Description
An introductory course connecting students to the most recent developments in the fields of data science and machine learning. The goal of this course is to present in detail the fundamental mathematical ideas behind the data science concepts. In our vision this journey leads naturally to the foundations of machine learning. Students will learn about Exploratory Data Analysis, training, testing and validation, supervised and unsupervised learning, classification and clustering, regression analysis.
Prerequisites
Minimum grade of C- in MATH241 or MATH340; and minimum grade of C- in MATH240, MATH461 or MATH341; and minimum grade of C- in STAT400 or STAT410
Level of Rigor
Standard
Sample Textbooks
Instructor notes
Applications
Data Science, Machine Learning, Economics, Bioinformatics
If you like this course, you might also consider the following courses
MATH416, MATH420, MATH464, STAT430, STAT440
Additional Notes
Students interested in grad school in STAT should consider this course
Topics
Preprocessing and Data Munging/Wrangling.

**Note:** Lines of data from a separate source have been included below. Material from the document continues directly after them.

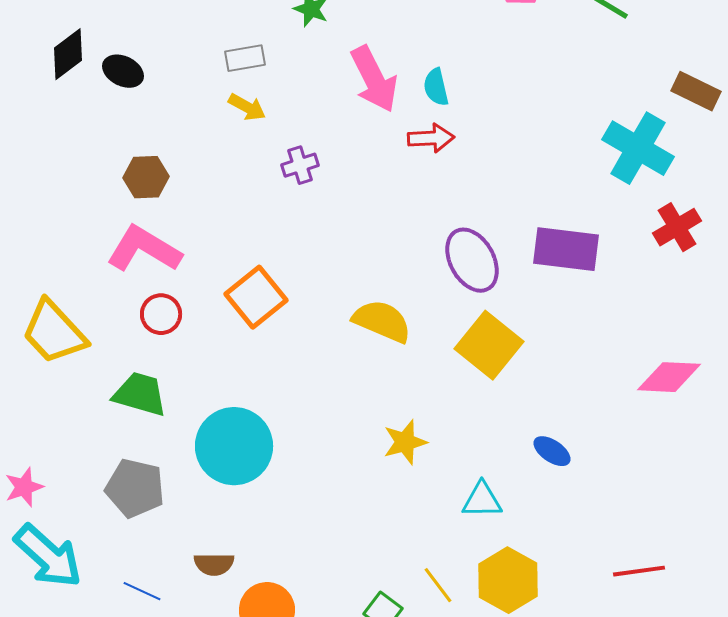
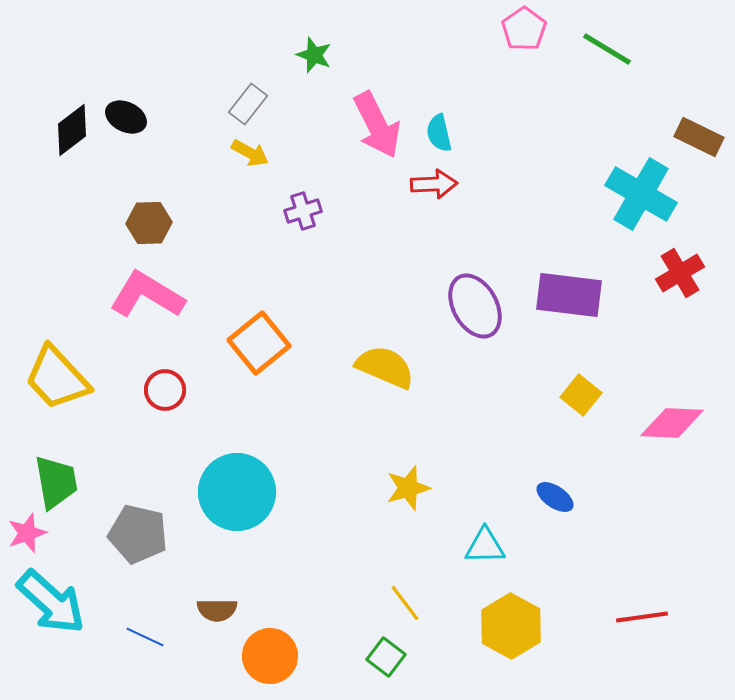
black diamond: (68, 54) -> (72, 130), moved
gray rectangle: (245, 58) -> (248, 104), turned -42
red circle: (161, 314) -> (165, 390), moved
yellow square: (489, 345) -> (581, 395), moved, size x0.6
green trapezoid: (140, 394) -> (56, 482), moved, turned 64
yellow line: (438, 585) -> (405, 603), moved

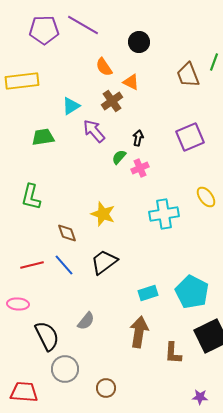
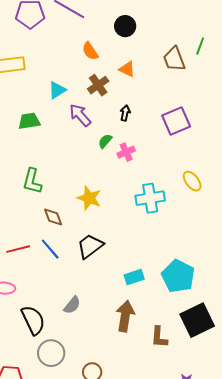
orange triangle: (131, 82) -> (127, 69), moved
black arrow: (138, 138) -> (125, 113), moved
green L-shape: (31, 197) -> (32, 181), moved

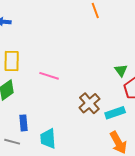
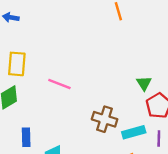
brown cross: (89, 103) -> (105, 119), turned -35

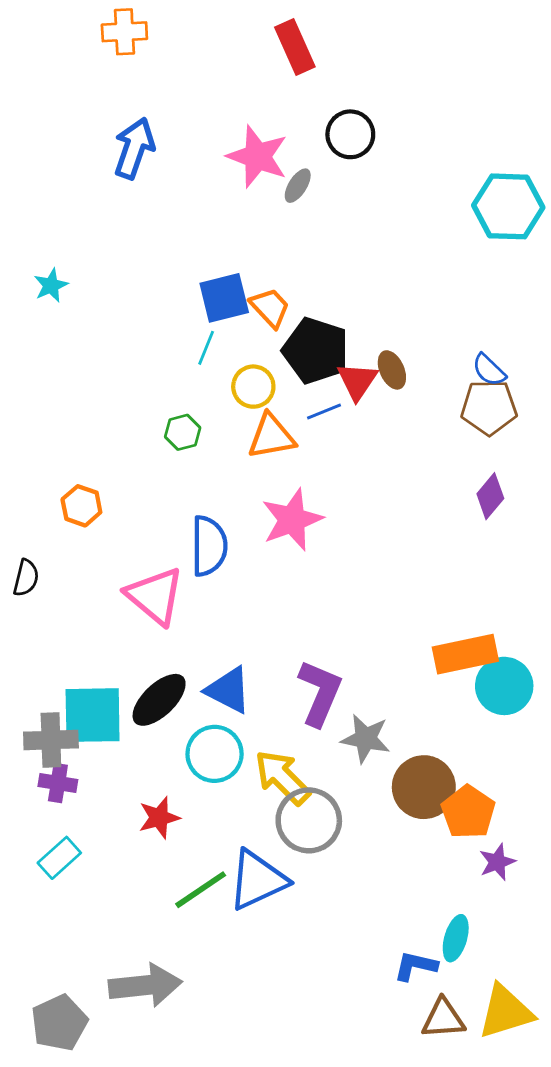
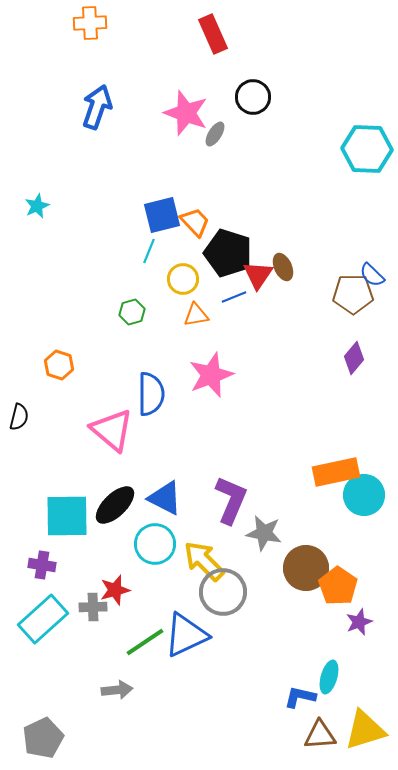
blue semicircle: (489, 370) -> (372, 275), moved
orange triangle: (271, 436) -> (196, 315), size x0.7
gray cross: (51, 740) -> (93, 607), moved, size x0.7
cyan rectangle: (59, 858) -> (43, 619), size x1.6
gray arrow: (145, 985) -> (117, 690), moved, size x0.6

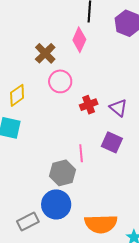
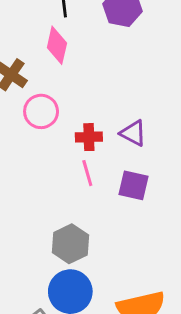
red cross: (89, 105) -> (89, 137), turned 30
pink line: (81, 153) -> (87, 173), moved

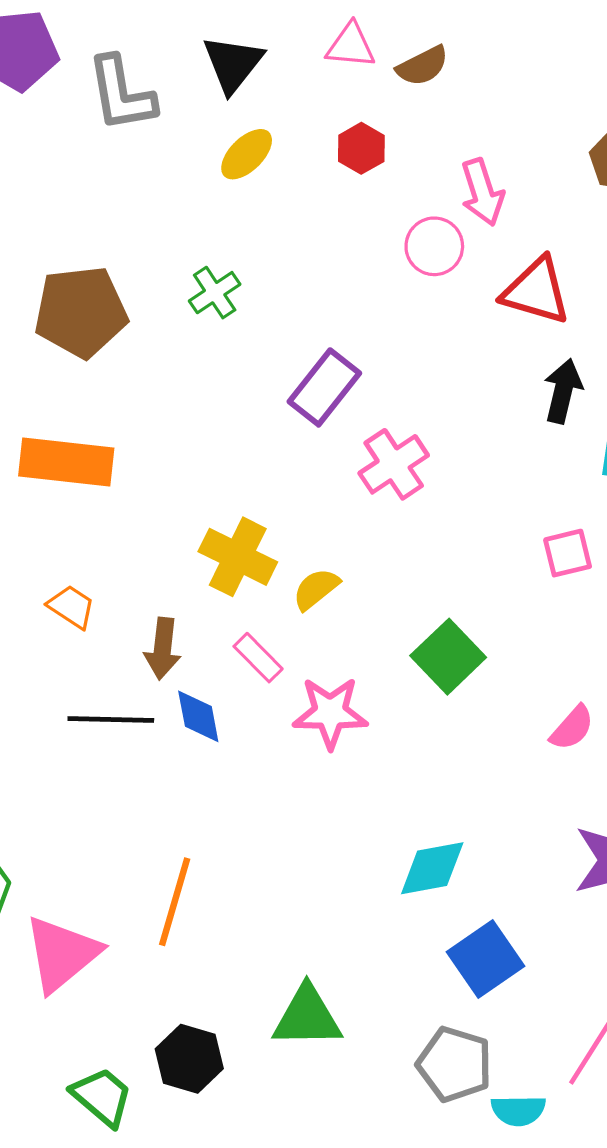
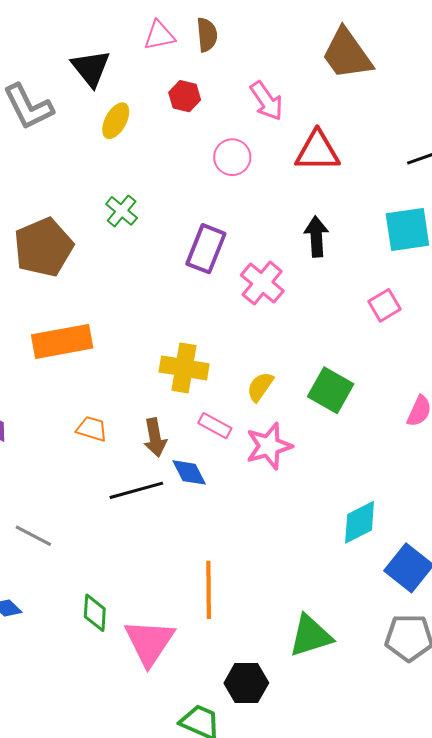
brown semicircle: (423, 66) -> (207, 35), turned -52
pink circle: (434, 246) -> (232, 157), moved
black arrow: (563, 391) -> (316, 237), moved
yellow semicircle: (316, 589) -> (260, 387), moved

Normalization. Outliers. Summary Statistics. Regression analysis. Linear models. Least squares. Training, test, and validation datasets. Underfitting. Overfitting. Interpolation and Extrapolation of Data. Support Vector Machines. Linear SVM. Hard and Soft Margin. Kernel trick. Mercer's theorem. Nonlinear SVM. Supervised Learning. Classification. Binary and multiclass classification. Linear classifiers. Nearest neighbors. Unsupervised Learning. Clustering. Centroid-based clustering. K-means. Hierarchical clustering. Decision Trees. Regularization. Data Compression. Dimensionality Reduction. Principal Components. Feature extraction.